Mère de deux enfants, Marie a dû adapter son quotidien à la maladie. «De nombreux gestes anodins sont difficiles ou fatigants pour moi. Je ne peux pas marcher trop longtemps, ni écrire plus de quelques minutes, je passe le balai en plusieurs fois, etc. Tout doit être fractionné».

Un sentiment d'injustice

Aujourd'hui âgée de 18 ans, Sherylan, n'en avait que 12 lorsqu'on lui a annoncé qu'elle souffrait d'une spondylarthrite. «J'avais moi-même du mal à comprendre ce que c'était, alors l'expliquer autour de moi...» Souvent, l'incompréhension des proches va de pair avec cette maladie, qui ne se voit pas. «J'ai été diagnostiquée il y a dix ans, mais aujourd'hui encore, certains de mes proches ont du mal à réaliser que je suis malade», confirme Marie.

«Il y a un amalgame entre les rhumatismes dégénérescents et les rhumatismes d'origine inflammatoire.
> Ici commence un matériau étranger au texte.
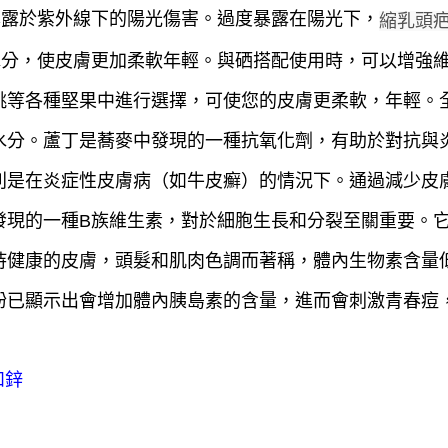
暴露於紫外線下的陽光傷害。過度暴露在陽光下，
縮乳頭
水分，使皮膚更加柔軟年輕。與硒搭配使用時，可以增強維
桃等各種堅果中進行選擇，可使您的皮膚更柔軟，年輕。全
水分。蘆丁是蕎麥中發現的一種抗氧化劑，有助於對抗與
別是在炎症性皮膚病（如牛皮癬）的情況下。通過減少皮
發現的一種B族維生素，對於細胞生長和分裂至關重要。
持健康的皮膚，頭髮和肌肉色調而著稱，體內生物素含量
粉已顯示出會增加體內胰島素的含量，進而會刺激青春痘
和鋅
C'est très dur quand on est jeune, d'avoir à 20 ans le corps de quelqu'un qui en a 70, de devoir suivre son traitement avec ses effets secondaires. On a un sentiment d'injustice», expliquent-elles.

Lorsque le diagnostic est posé, l'injustice prend un autre visage. «Si on est en ALD ou que l'on a le statut de travailleur handicapé, on peut faire une croix sur les assurances et les crédits. Emprunt immobilier, assurance auto ou assurance-vie, on nous oppose systématiquement un refus», déplorent Laure et Marie. Idem pour trouver un emploi.

Un travail d'acceptation

«Le premier médecin que j'ai vu pensait que j'étais dépressive! Alors quand on m'a diagnostiqué ma spondylarthrite, j'étais soulagée. Je ne savais pas ce que c'était, mais au moins je pouvais mettre un nom sur ma souffrance», raconte Laure.

«Il faut faire un vrai travail d'acceptation de la maladie, pour en tirer quelque chose de positif. Si je ne peux pas marcher trop longtemps, tant pis, je m'assois au parc avec mes enfants et on regarde les canards. On apprend à profiter autrement», philosophe la jeune maman, qui songe à se reconvertir dans l'éducation thérapeutique. Sherylan aussi est déterminée. Fan de zumba, elle compte bien devenir puéricultrice. Après avoir décroché son bac, qu'elle passera dans quelques semaines.

«C'est réconfortant de savoir qu'on n'est pas seule, expliquent les trois jeunes femmes, membres de l’Aflar. On se serre les coudes, on se comprend et on se charrie aussi!»